Re-enginer the wheel: a rejuvenation of BSD callout(9) and timer facilities
In all the BSD kernels, timers are provided using the callout(9) facility, which allows a function to be registered in order to be called at a future time. Right now, FreeBSD can’t handle timeouts less then 2/HZ and precision less then 1/HZ. According to some recent tests, other OSes can do it much better. Some consumers may need better resolution, and this is important in lots of applications, e.g. allow faster TCP recovery in case of error or package loss, or real-time applications.
Kernel level file integrity checker
This project will focus on providing file integrity checking capabilities to pefs. The file integrity checker will compare cryptographic checksums of files against a static signed checksum list at access time. The files are thought to be immutable and use of securelevel will guarantee that lower filesystems will protect those files. Securelevel will be extended to only permit execution of files with immutable flag set.
EFI Boot Support for amd64/i386
Complete the implementation of EFI boot support on the amd64 and possibly i386 platforms (including Intel Macs). The end result should allow the FreeBSD kernel to boot on an EFI system.
Userland Lock Profiling and Verification
This project will provide userland lock profiling and lock order verification functionality, based on the LOCK_PROFILING and WITNESS kernel options. Application developers will be able to build an instrumented application and query statistics via additional library API calls or a gperf-style external data file.
FreeBSD/arm and FDT cleanup
This project aims to clean up and refactor FreeBSD/arm and Flattened Device Tree implementation code.
Improve BSD-licensed text processing tools.
This project aims to improve, complete, and optimize the BSD-licensed text processing tools grep, sort, diff, diff3, sdiff, and mdocml. This will include adding features to diff/diff3/sdiff and mdocml and improving the efficiency of grep and sort.
IPV6 Improvement [Userland]
Improve the IPv6 support in userland according to the TODO list provided by the FreeBSD network team.
Port TrueCrypt as a geom_gate userland disk device implementation (GSoC)
This project aims to port TrueCrypt as a geom_gate userland disk device implementation. Basically what this will be doing is encrypting a virtual disk in real time.
Port NetBSD’s UDF implementation
FreeBSD has an implementation of the UDF filesystem but it is not the latest version and doesn’t support many features from newer UDF revisions (>=2.01), such as Metadata Partition or Pseudo OverWrite method. Support UDF is also readonly. NetBSD implementation by Reinoud Zandijk supports most of new UDF features and has write support too. First of all I will support new revisions only for reading and subsequently write support.
CPU percentage limits
The goal of the project is to add the CPU percentage usage accounting to the existing racct/rctl infrastructure. I want to make it possible for the system administrator to limit either a particular process, a particular user or a particular jail to for example 30% CPU.

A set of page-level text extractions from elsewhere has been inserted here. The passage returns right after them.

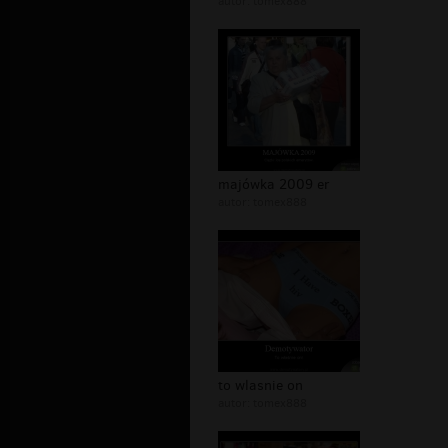
autor:
tomex888
majówka 2009 er
autor:
tomex888
to wlasnie on
autor:
tomex888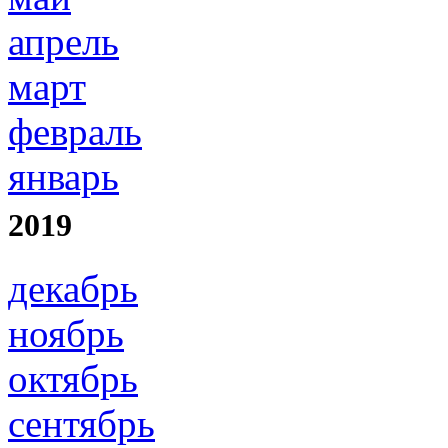
апрель
март
февраль
январь
2019
декабрь
ноябрь
октябрь
сентябрь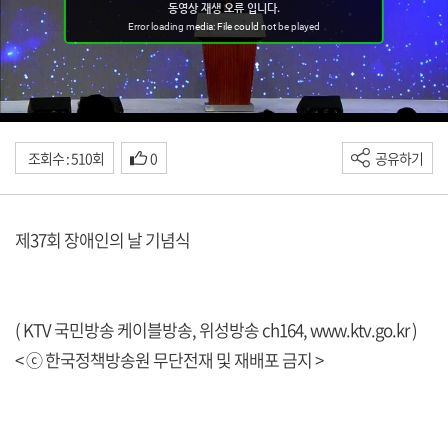
조회수 : 510회
0
공유하기
제37회 장애인의 날 기념식
( KTV 국민방송 케이블방송, 위성방송 ch164,
www.ktv.go.kr
)
< ⓒ 한국정책방송원 무단전재 및 재배포 금지 >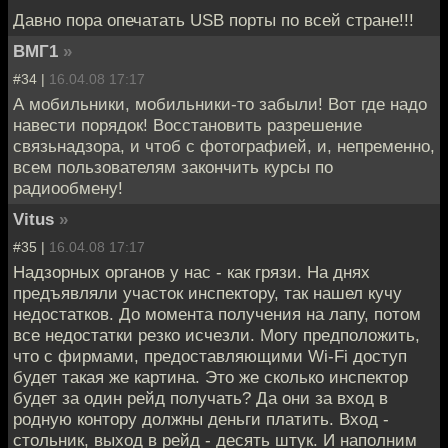
Давно пора опечатать USB порты по всей стране!!!
ВМГ1
»
#34 |
16.04.08 17:17
А мобильники, мобильники-то забыли! Вот где надо
навести порядок! Восстановить разрешение
связьнадзора, и чтоб с фотографией, и, непременно,
всем пользователям закончить курсы по
радиообмену!
Vitus
»
#35 |
16.04.08 17:17
Надзорных органов у нас - как грязи. На днях
предъявляли участок инспектору, так нашел кучу
недостатков. До момента получения на лапу, потом
все недостатки резко исчезли. Могу предположить,
что с фирмами, предоставляющими Wi-Fi доступ
будет такая же картина. Это же сколько инспектор
будет за один рейд получать? Да они за вход в
родную контору должны деньги платить. Вход -
стольник, выход в рейд - десять штук. И наполним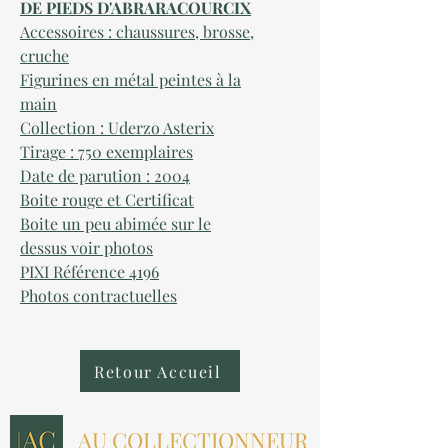
DE PIEDS D'ABRARACOURCIX
Accessoires : chaussures, brosse,
cruche
Figurines en métal peintes à la
main
Collection : Uderzo Asterix
Tirage : 750 exemplaires
Date de parution : 2004
Boite rouge et Certificat
Boite un peu abimée sur le
dessus voir photos
PIXI Référence 4196
Photos contractuelles
Retour Accueil
AU COLLECTIONNEUR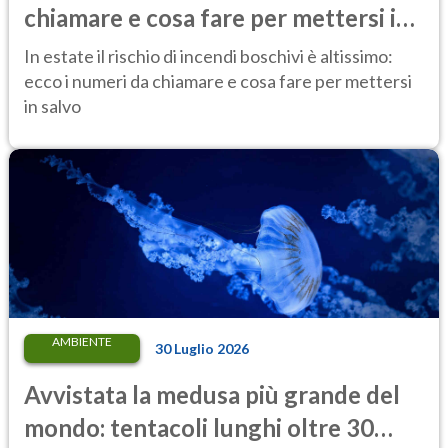
chiamare e cosa fare per mettersi in
salvo
In estate il rischio di incendi boschivi è altissimo:
ecco i numeri da chiamare e cosa fare per mettersi
in salvo
AMBIENTE
30 Luglio 2026
Avvistata la medusa più grande del
mondo: tentacoli lunghi oltre 30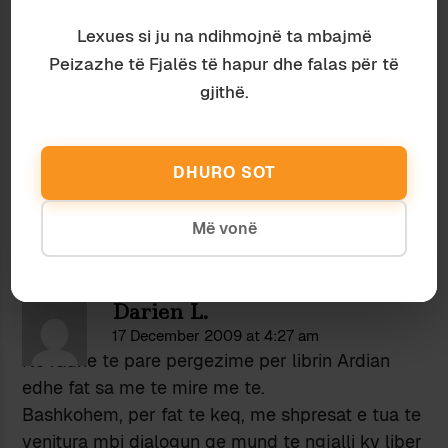
17 December 2009 at 4:00 am
Pegezime te veçanta per librin . nje studim i cili
Lexues si ju na ndihmojnë ta mbajmë
perpiqet te hedhe drite mbi nje nga aspektet me
Peizazhe të Fjalës të hapur dhe falas për të
te zymta te historise linguistiko- politike te
gjithë.
vendit tone . Sigurisht qe ky lem eshte pothuajse
i parrahur nga studiuesit dhe intelektualet e
mirefillte por une mendoj se kjo perpjekje do te
DHURO SOT
çele shtigje te te tjera hulumtimi dhe studimi.
Më vonë
Darien L.
17 December 2009 at 4:27 am
Ne radhe te pare pergezime per librin Ardian
edhe fat sa me te mire me te.
Bashkohem, per fat te keq, me shpresat e tua te
venitura mbi dialogun qe mund te ngjalli ky liber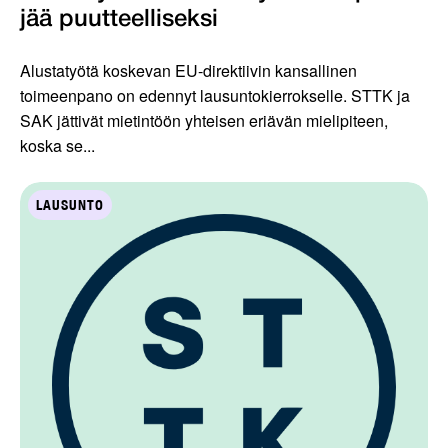
jää puutteelliseksi
Alustatyötä koskevan EU-direktiivin kansallinen
toimeenpano on edennyt lausuntokierrokselle. STTK ja
SAK jättivät mietintöön yhteisen eriävän mielipiteen,
koska se...
LAUSUNTO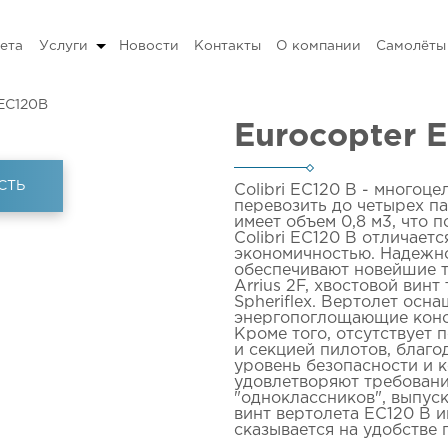
ета
Услуги
Новости
Контакты
О компании
Самолёты
 EC120B
Eurocopter 
СТЬ
Colibri EC120 B - многоц
перевозить до четырех п
имеет объем 0,8 м3, что 
Colibri EC120 B отличает
экономичностью. Надежно
обеспечивают новейшие т
Arrius 2F, хвостовой винт
Spheriflex. Вертолет осн
энергопоглощающие конст
Кроме того, отсутствует
и секцией пилотов, благ
уровень безопасности и
удовлетворяют требовани
"одноклассников", выпус
винт вертолета EC120 B и
сказывается на удобстве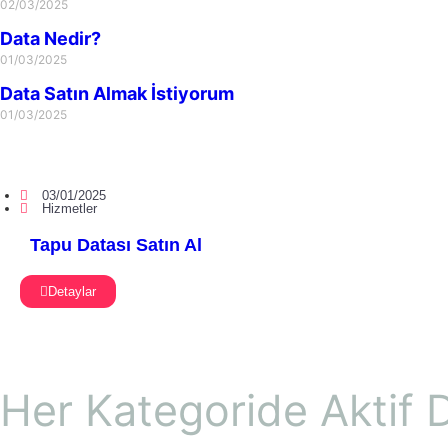
02/03/2025
Data Nedir?
01/03/2025
Data Satın Almak İstiyorum
01/03/2025
03/01/2025
Hizmetler
Tapu Datası Satın Al
Detaylar
Her Kategoride Aktif D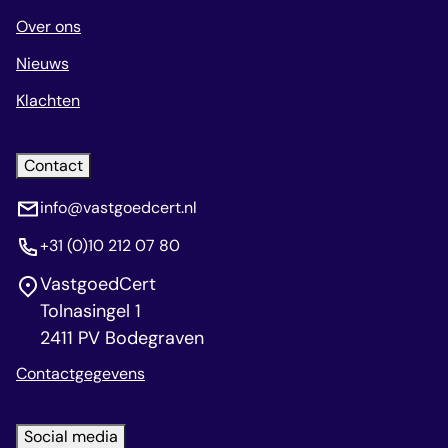
Over ons
Nieuws
Klachten
Contact
info@vastgoedcert.nl
+31 (0)10 212 07 80
VastgoedCert
Tolnasingel 1
2411 PV Bodegraven
Contactgegevens
Social media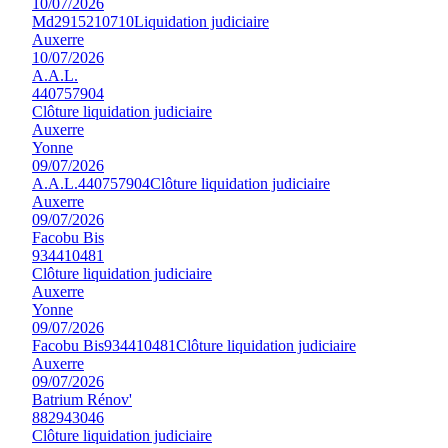
10/07/2026
Md2
915210710
Liquidation judiciaire
Auxerre
10/07/2026
A.A.L.
440757904
Clôture liquidation judiciaire
Auxerre
Yonne
09/07/2026
A.A.L.
440757904
Clôture liquidation judiciaire
Auxerre
09/07/2026
Facobu Bis
934410481
Clôture liquidation judiciaire
Auxerre
Yonne
09/07/2026
Facobu Bis
934410481
Clôture liquidation judiciaire
Auxerre
09/07/2026
Batrium Rénov'
882943046
Clôture liquidation judiciaire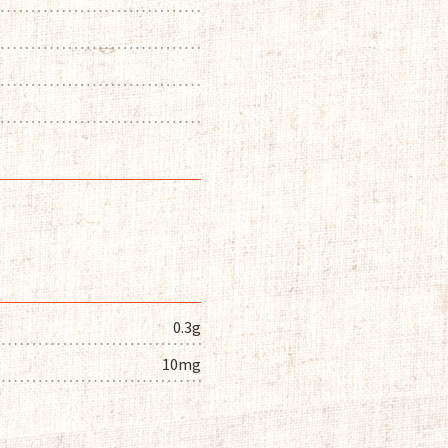
0.3g
ム
10mg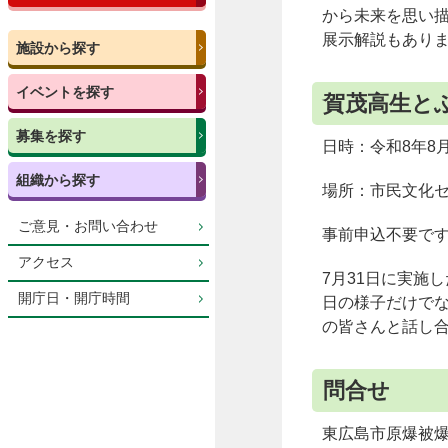
から未来を思い
展示解説もあり
施設から探す
イベントを探す
賀茂高生と
募集を探す
日時：令和8年8月
組織から探す
場所：市民文化セ
ご意見・お問い合わせ
事前申込不要で
アクセス
7月31日に実施
開庁日・開庁時間
日の様子だけで
の皆さんと話し
問合せ
東広島市原爆被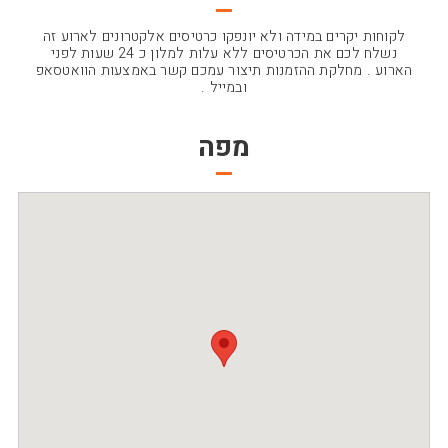
לקוחות יקרים במידה ולא יונפקו כרטיסים אלקטרונים לארוע זה
נשלח לכם את הכרטיסים ללא עלות למלון כ 24 שעות לפני
הארוע . מחלקת ההזמנות תיצור עמכם קשר באמצעות הוואטסאפ
ובמייל .
מפה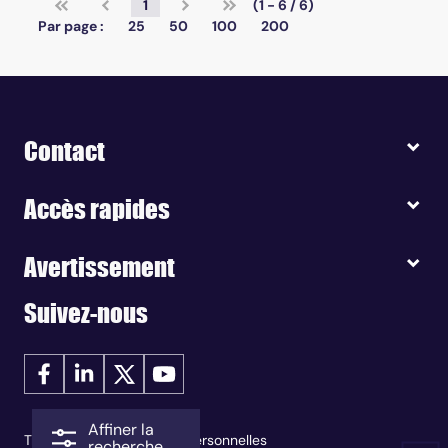
1
(1 - 6 / 6)
Par page :
25
50
100
200
Contact
Accès rapides
Avertissement
Suivez-nous
Affiner la
Traitement des données personnelles
recherche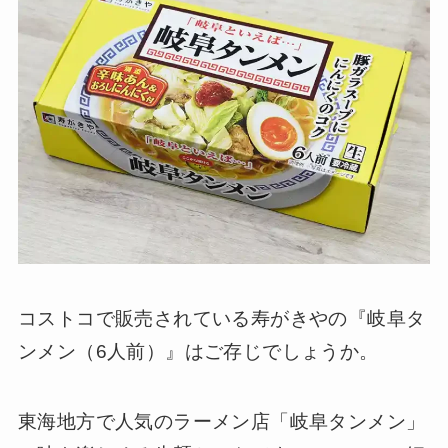
コストコで販売されている寿がきやの『岐阜タ
ンメン（6人前）』はご存じでしょうか。
東海地方で人気のラーメン店「岐阜タンメン」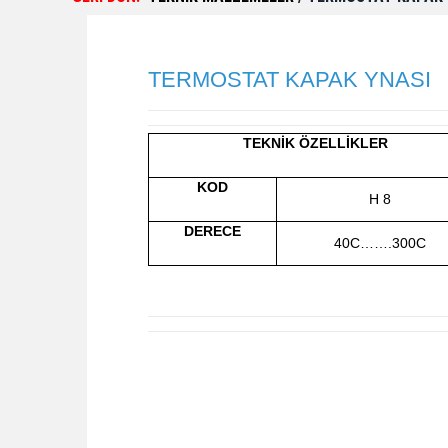
TERMOSTAT KAPAK YNASI
TEKNİK ÖZELLİKLER
KOD
H 8
DERECE
40C…….300C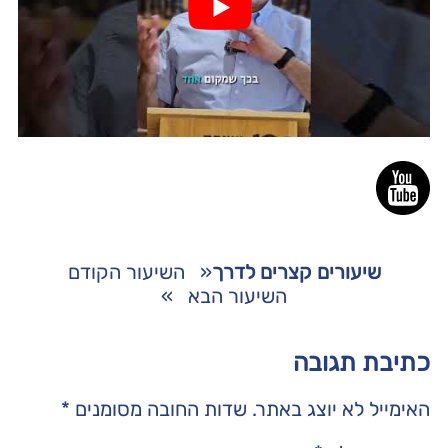
שיעורים קצרים לדרך
«
השיעור הקודם
השיעור הבא
»
כתיבת תגובה
האימייל לא יוצג באתר.
שדות החובה מסומנים
*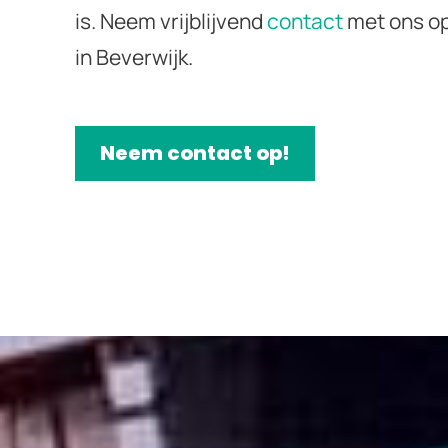
is. Neem vrijblijvend
contact
met ons op
in Beverwijk.
Neem contact op!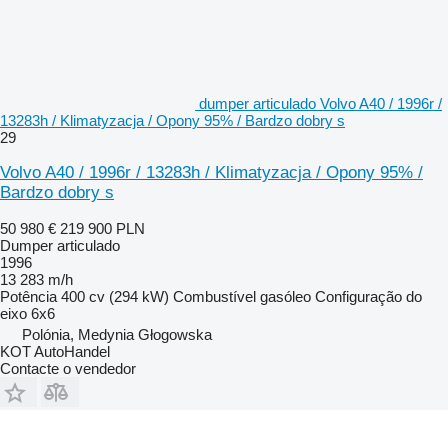
dumper articulado Volvo A40 / 1996r /
13283h / Klimatyzacja / Opony 95% / Bardzo dobry s
29
Volvo A40 / 1996r / 13283h / Klimatyzacja / Opony 95% /
Bardzo dobry s
50 980 €
219 900 PLN
Dumper articulado
1996
13 283 m/h
Potência
400 cv (294 kW)
Combustível
gasóleo
Configuração do
eixo
6x6
Polónia, Medynia Głogowska
KOT AutoHandel
Contacte o vendedor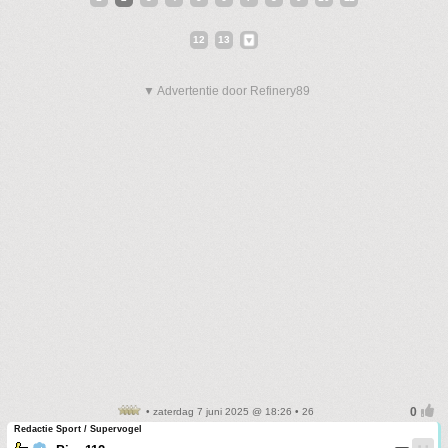
12
13
▼ Advertentie door Refinery89
• zaterdag 7 juni 2025 @ 18:26 • 26
Redactie Sport / Supervogel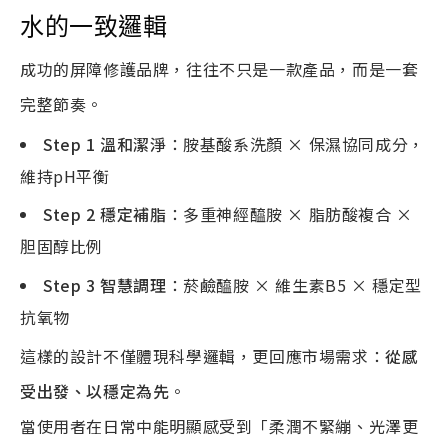
水的一致邏輯
成功的屏障修護品牌，往往不只是一款產品，而是一套
完整節奏。
Step 1
溫和潔淨
：胺基酸系洗顏 × 保濕協同成分，
維持pH平衡
Step 2
穩定補脂
：多重神經醯胺 × 脂肪酸複合 ×
胆固醇比例
Step 3
智慧調理
：菸鹼醯胺 × 維生素B5 × 穩定型
抗氧物
這樣的設計不僅體現科學邏輯，更回應市場需求：
從感
受出發、以穩定為先
。
當使用者在日常中能明顯感受到「柔潤不緊繃、光澤更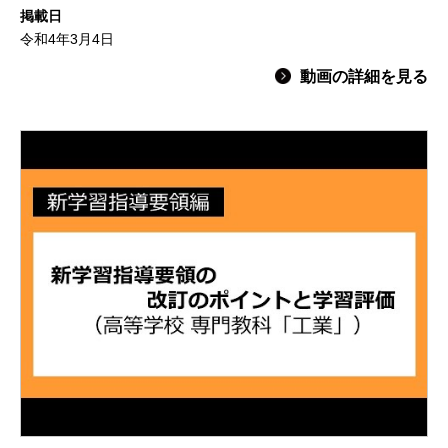
掲載日
令和4年3月4日
動画の詳細を見る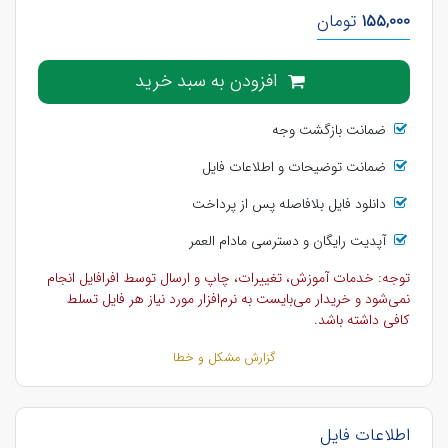
155,000
تومان
افزودن به سبد خرید
ضمانت بازگشت وجه
ضمانت توضیحات و اطلاعات فایل
دانلود فایل بلافاصله پس از پرداخت
آپدیت رایگان و دسترسی مادام العمر
توجه: خدمات آموزش، تغییرات، چاپ و ارسال توسط افرافایل انجام
نمی‌شود و خریدار می‌بایست به نرم‌افزار مورد نیاز هر فایل تسلط
کافی داشته باشد.
گزارش مشکل و خطا
اطلاعات فایل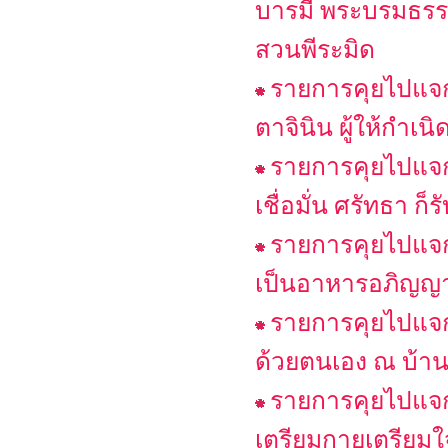
บารมี พระบรมธรรม
สวนพีระมิด
รายการคุยไปแจกไ
ตาจินิน ผู้ให้กำเน
รายการคุยไปแจกไ
เชื่อมั่น ศรัทธา ก
รายการคุยไปแจก
เป็นอาหารอภิญญ
รายการคุยไปแจก
ด้วยตนเอง ณ บ้า
รายการคุยไปแจก
เตรียมกายเตรียมใจส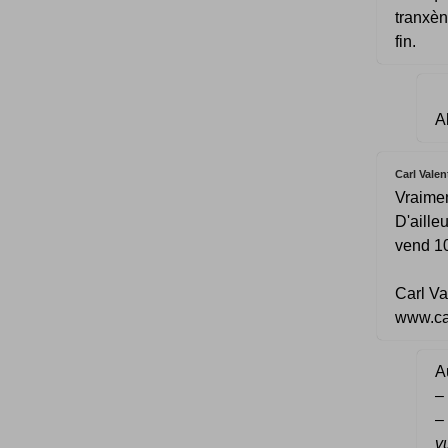
tranxèn
fin.
A
Carl Valen
Vraimen
D'aille
vend 10 
Carl Va
www.car
Au
–
vu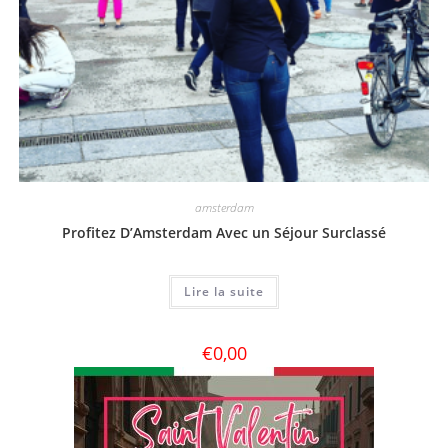
amsterdam
Profitez D’Amsterdam Avec un Séjour Surclassé
Lire la suite
€
0,00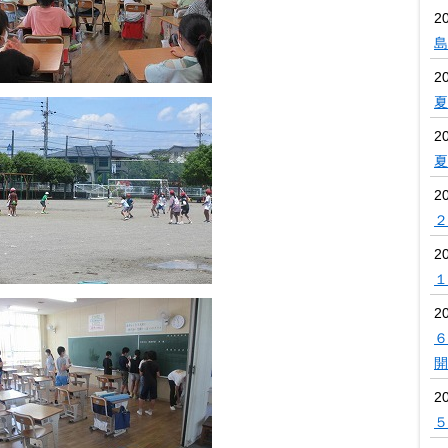
2
島
2
夏
2
夏
2
２
2
１
2
６
開
2
５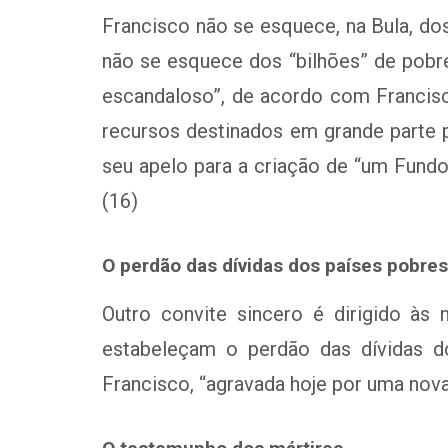
Francisco não se esquece, na Bula, d
não se esquece dos “bilhões” de pobres
escandaloso”, de acordo com Francis
recursos destinados em grande parte p
seu apelo para a criação de “um Fundo
(16)
O perdão das dívidas dos países pobres
Outro convite sincero é dirigido à
estabeleçam o perdão das dívidas d
Francisco, “agravada hoje por uma nova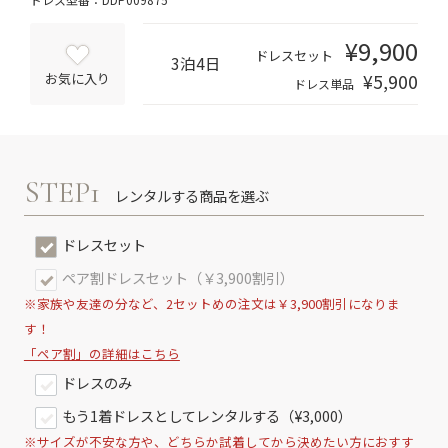
¥9,900
ドレスセット
3泊4日
¥5,900
お気に入り
ドレス単品
STEP1
レンタルする商品を選ぶ
ドレスセット
ペア割ドレスセット（￥3,900割引）
※家族や友達の分など、2セットめの注文は￥3,900割引になりま
す！
「ペア割」の詳細はこちら
ドレスのみ
もう1着ドレスとしてレンタルする（¥3,000）
※サイズが不安な方や、どちらか試着してから決めたい方におすす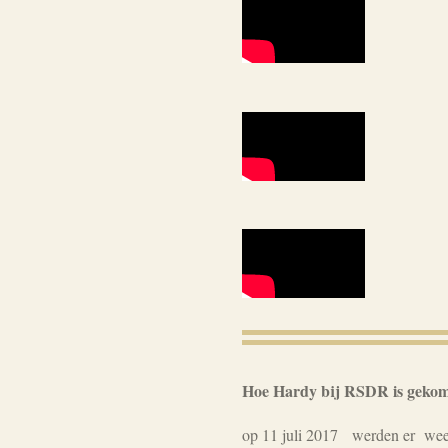
Hoe Hardy bij RSDR is geko
op 11 juli 2017
werden er weer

BHyVe BIOS emulation to boot legacy systems
Implement BIOS emulation on BHyVe hypervisor, to make BHyVe able to support more guest OSes.
Automated Kernel Crash Reporting System
This project aims to develop a system for automated kernel crash reports for the FreeBSD Operating System. This includes the creation of a crash reporter program specifically for the FreeBSD kernel, and a service that receive those data, store them in a database according to some rules, and present them via two different web pages. One for the community, and one for the developers of the FreeBSD Project.